Dirty Corner in Versailles Vandalized

Sexual Symbol by Sculptor Anish Kapoor Getting Cleaned Up
It seems that controversial, and sexual, art is once again getting people riled up in France.
The latest victim of critics vandalism is “Dirty Corner” by sculptor Anish Kapoor. While the artist claims he has never referred to the piece as “The Queen” many media outlets have quoted him as stating the piece represents a queen baring her private parts.
Perhaps that interpretation combined with the location, the former home of Marie Antoinette, a queen famous for her insensitivity to the public, was more than the critics could stand.

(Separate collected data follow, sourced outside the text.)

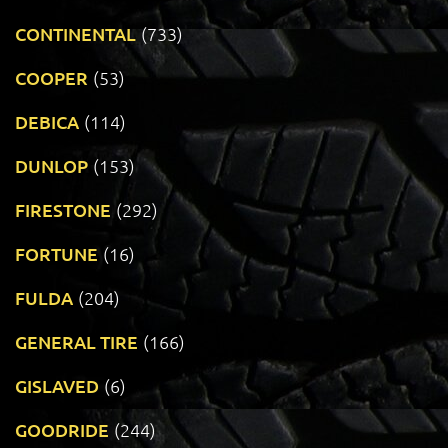
CONTINENTAL
(733)
COOPER
(53)
DEBICA
(114)
DUNLOP
(153)
FIRESTONE
(292)
FORTUNE
(16)
FULDA
(204)
GENERAL TIRE
(166)
GISLAVED
(6)
GOODRIDE
(244)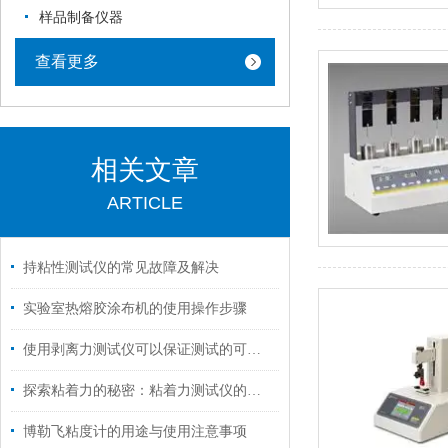
样品制备仪器
查看更多
相关文章
ARTICLE
持粘性测试仪的常见故障及解决
实验室热熔胶涂布机的使用操作步骤
使用剥离力测试仪可以保证测试的可靠性和稳定性
探索粘着力的秘密：粘着力测试仪的应用与优势
博勒飞粘度计的用途与使用注意事项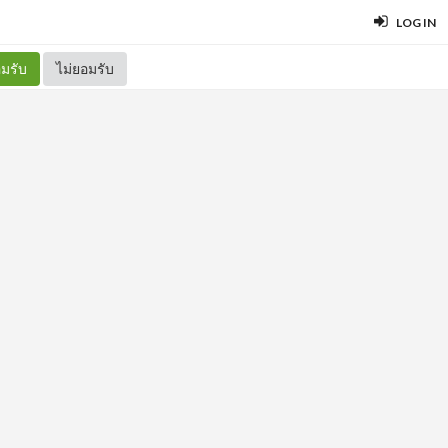
LOG IN
มรับ
ไม่ยอมรับ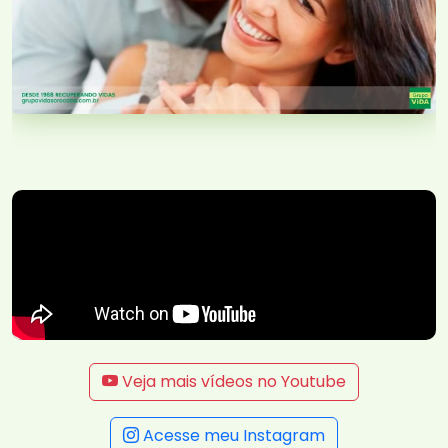
Veja mais vídeos no Youtube
Acesse meu Instagram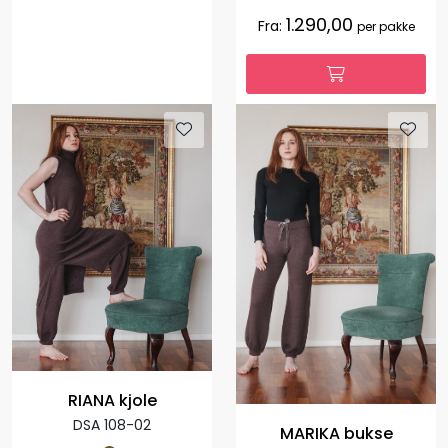
1.290,00
Fra:
per pakke
RIANA kjole
DSA 108-02
MARIKA bukse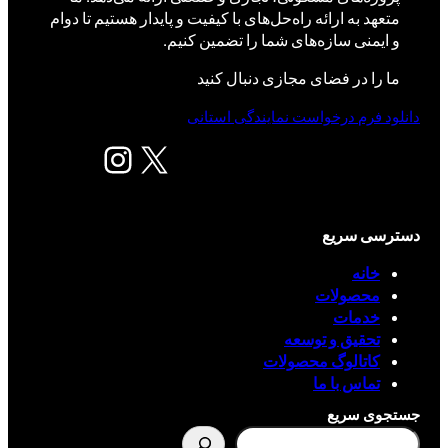
متعهد به ارائه راه‌حل‌های با کیفیت و پایدار هستیم تا دوام
و ایمنی سازه‌های شما را تضمین کنیم.
ما را در فضای مجازی دنبال کنید
دانلود فرم درخواست نمایندگی استانی
X
اینستاگرم
دسترسی سریع
خانه
محصولات
خدمات
تحقیق و توسعه
کاتالوگ محصولات
تماس با ما
جستجوی سریع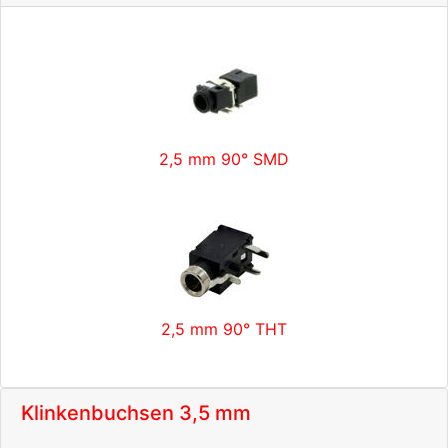
2,5 mm 90° SMD
2,5 mm 90° THT
Klinkenbuchsen 3,5 mm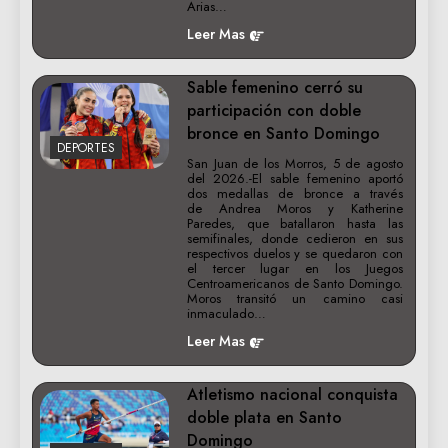
Arias…
Leer Mas
Sable femenino cerró su
participación con doble
bronce en Santo Domingo
DEPORTES
San Juan de los Morros, 5 de agosto
del 2026.-El sable femenino aportó
dos medallas de bronce a través
de Andrea Moros y Katherine
Paredes, que batallaron hasta las
semifinales, donde cedieron en sus
respectivos duelos y se quedaron con
el tercer lugar en los Juegos
Centroamericanos de Santo Domingo.
Moros transitó un camino casi
inmaculado…
Leer Mas
Atletismo nacional conquista
doble plata en Santo
Domingo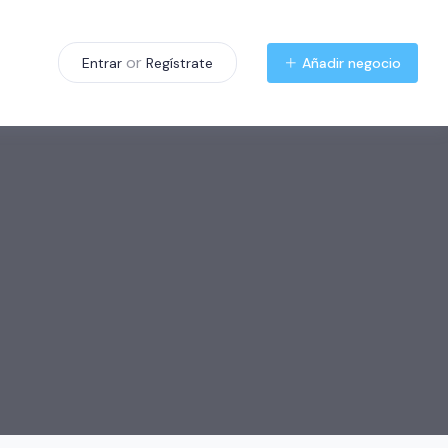
or
Añadir negocio
Entrar
Regístrate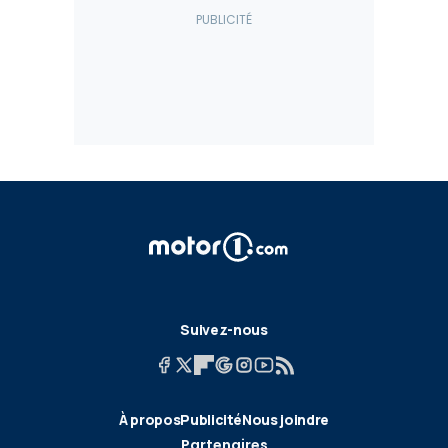
Suivez-nous
À propos
Publicité
Nous joindre
Partenaires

Read more and let us know your thoughts on the sculpture or the vandals:
PARIS — Vandals spray-painted an enormous, curved sculpture in the garden of the 17th-century palace of Versailles on Wednesday that its creator, Anish Kapoor, had once characterized as a sexual symbol of the “vagina of a queen taking power.”
Authorities moved quickly to clean the yellow paint from the 200-foot-long steel work, which is part of a free exhibition at the French palace that started June 9 and will end in November. The sculpture, titled “Dirty Corner,” is surrounded by large, jagged rocks, some painted in red.
But this week, Mr. Kapoor insisted in the French media that he had never referred to the sculpture by the words “The Queen.” He drew a distinction from when he described the work in an earlier interview as symbolizing “the vagina of a queen” or as “a big queen sitting in court, displaying herself to her courtiers.”
“Calling ‘Dirty Corner’ the queen’s vagina is a way to belittle my work,” he said after it was vandalized. “These are not my words. This is also not the way I think.”
By Thursday afternoon, authorities said that workers were still cleaning the sculpture in the middle of Versailles, once home to France’s 18th-century queen, Marie Antoinette.